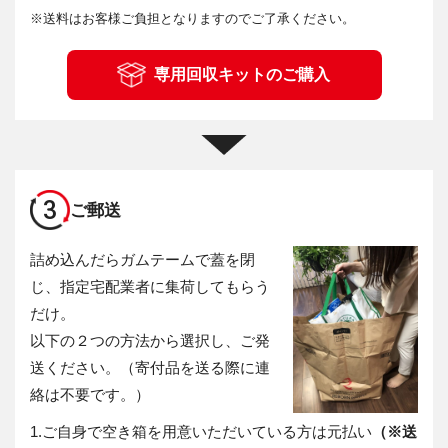
※
送料はお客様ご負担となりますのでご了承ください。
専用回収キットのご購入
3
ご郵送
詰め込んだらガムテームで蓋を閉
じ、指定宅配業者に集荷してもらう
だけ。
以下の２つの方法から選択し、ご発
送ください。（寄付品を送る際に連
絡は不要です。）
1.
ご自身で空き箱を用意いただいている方は元払い
（※送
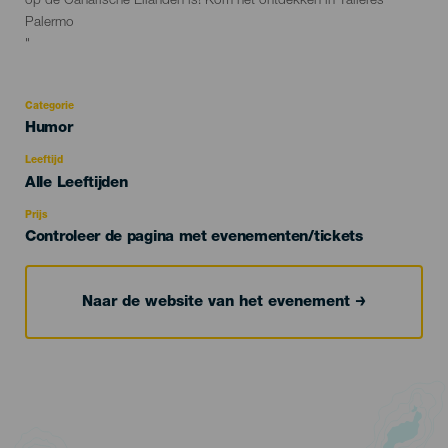
op de Canarische Eilanden is! Kom het ontdekken in Talleres
Palermo
"
Categorie
Categoría
Humor
del
evento
Leeftijd
Edad
Alle Leeftijden
Recomendada
Prijs
Controleer de pagina met evenementen/tickets
Naar de website van het evenement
◇ ◇ ◇ ◇
ASSIGNMENT: Each line of the records above must be repeated exactly, but no picture belongs in the copy.

ANSWER TO THIS PROBLEM:
※
送料はお客様ご負担となりますのでご了承ください。
専用回収キットのご購入
3
ご郵送
詰め込んだらガムテームで蓋を閉
じ、指定宅配業者に集荷してもらう
だけ。
以下の２つの方法から選択し、ご発
送ください。（寄付品を送る際に連
絡は不要です。）
1.
ご自身で空き箱を用意いただいている方は元払い
（※送
op de Canarische Eilanden is! Kom het ontdekken in Talleres
Palermo
"
Categorie
Categoría
Humor
del
evento
Leeftijd
Edad
Alle Leeftijden
Recomendada
Prijs
Controleer de pagina met evenementen/tickets
Naar de website van het evenement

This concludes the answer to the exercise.